A aviação argentina conseguiu danificar e afundar navios da frota britânica, entre eles a fragata “Sheffield”. Mas as forças terrestres, mal conduzidas e mal equipadas, sofreram com o frio, a fome e até torturas de seus próprios superiores, até serem arrasadas pela infantaria e pela aviação britânicas. As tropas de Galtieri, em sua maioria recrutas sem treinamento, renderam-se em 14 de junho.

“Havia uma Junta Militar que estava tentando sobreviver e fez um cálculo errado de suas capacidades e possibilidades de êxito. O maior erro não foi operacional: foi a guerra”, opina Juan Recce, especialista em defesa do Centro Argentino de Estudos Internacionais. Galtieri cometeu um erro colossal ao achar que Washington não tomaria partido em favor da Grã-Bretanha.
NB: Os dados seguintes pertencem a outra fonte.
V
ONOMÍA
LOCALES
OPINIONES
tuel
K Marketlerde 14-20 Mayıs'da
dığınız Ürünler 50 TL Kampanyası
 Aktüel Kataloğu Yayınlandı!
Na opinião do ditador, a Casa Branca seria neutra, em virtude da cooperação militar argentina com os contras-nicaraguenses e com os governos de El Salvador, Honduras e Guatemala, segundo o Informe Rattenbach.

O pós-guerra

Se antes da guerra havia colaboração e ambiente de diálogo com a Grã-Bretanha, depois da guerra Londres se tornou mais dura do que nunca na defesa da autodeterminação de seus súditos. A Argentina tentou, desde então, quase todos os métodos para que o Reino Unido aceitasse negociar a soberania, como estabelece uma histórica resolução com maioria esmagadora votada pela Assembleia da ONU em 1965.

As relações foram restabelecidas pelo ex-presidente Carlos Menem (1989-1999), que realizou seus sonhos de viajar a Londres, ver a rainha e receber o príncipes Andrew e Charles. Seu chanceler, Guido Di Tella, chegou a enviar de presente aos malvinenses ursinhos Puff e ofereceu a eles US$ 1 milhão para que aceitassem a soberania argentina. O ex-presidente Néstor Kirchner e Cristina inverteram a “estratégia de veludo”, romperam acordos e impediram que até cruzeiros turísticos das Malvinas parassem em território argentino.
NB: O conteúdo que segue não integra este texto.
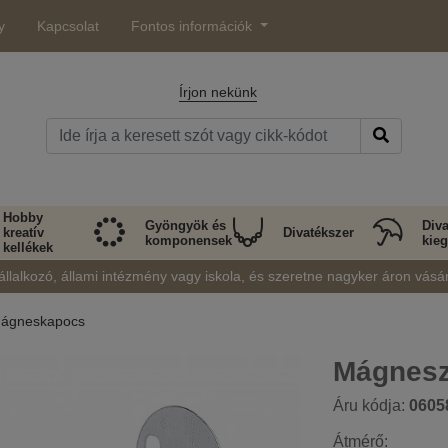
y
Kapcsolat
Fontos információk
Írjon nekünk
Hobby
Gyöngyök és
Diva
kreatív
Divatékszer
komponensek
kieg
kellékek
állalkozó, állami intézmény vagy iskola, és szeretne nagyker áron vásá
ágneskapocs
Mágnesz
Áru kódja:
0605
Átmérő: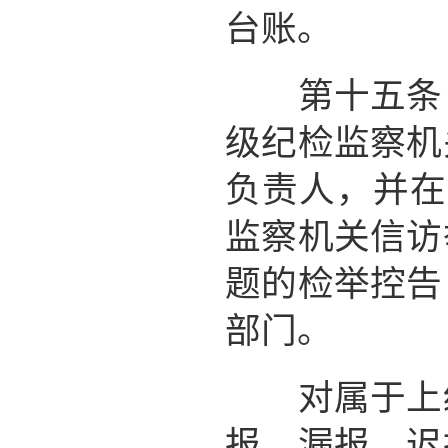
台账。
第十五条 
级纪检监察机
负责人，并在
监察机关信访
题的检举控告
部门。
对属于上级
报、漏报、迟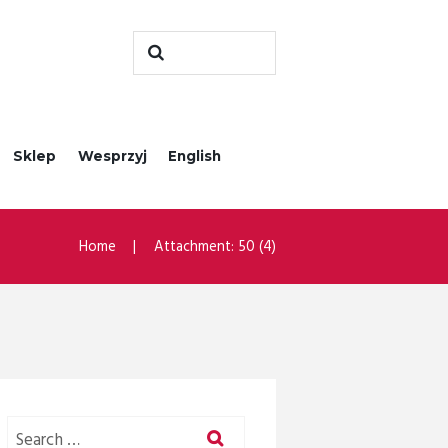
Sklep
Wesprzyj
English
Home
Attachment: 50 (4)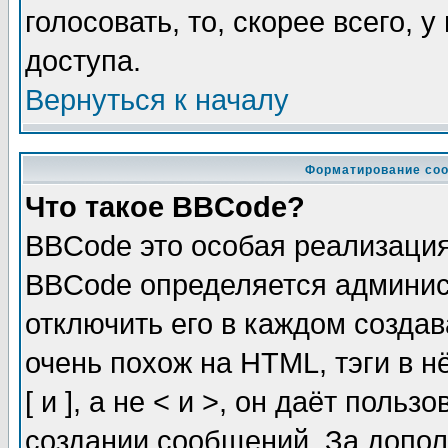
голосовать, то, скорее всего, 
доступа.
Вернуться к началу
Форматирование соо
Что такое BBCode?
BBCode это особая реализаци
BBCode определяется админис
отключить его в каждом созда
очень похож на HTML, тэги в 
[ и ], а не < и >, он даёт пол
создании сообщений. За допо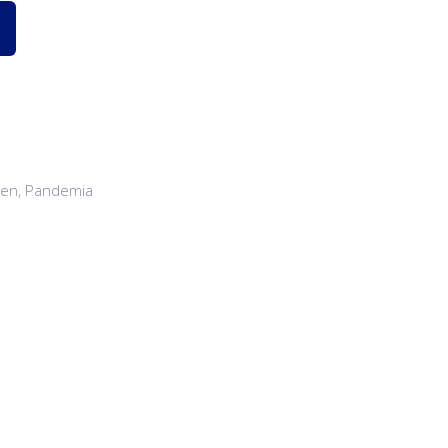
en
,
Pandemia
Os malvinenses vivem agora em prosperidade, com elevadas receitas pelas licenças de pesca e de petróleo. “A novidade é que as comprovadas reservas de petróleo são um ativo estratégico de enorme valor. Isto permite que Londres tenha um recurso vital e dá à ilha um funcionamento autônomo”, disse à AFP Juan Tokatlian, diretor de Ciência Política na Universidade Di Tella e mestre na universidade americana Johns Hopkins.

Para o cientista político Rosendo Fraga, membro do Instituto de História Militar, “o grande tema de longo prazo no Atlântico Sul são os recursos naturais da Antártica”. Segundo ele, “o Reino Unido reivindica a soberania territorial a partir de sua presença nas Malvinas e esta pretensão se choca com as que sustentam Argentina e Chile”.

Com área considerável, mas PIB e população pequenos, as Malvinas são o grande foco das polêmicas ultramarinas inglesas. Como Kirchner evocou, trata-se de anacronismo num era pós-colonial. Mas outros territórios britânicos se mantêm. A julgar pelos blefes de militarização pelo 30º aniversário da guerra pela ilha, Londres não apresenta o menor interesse em perder mais um dos resquícios de seu antigo e imenso império mundial.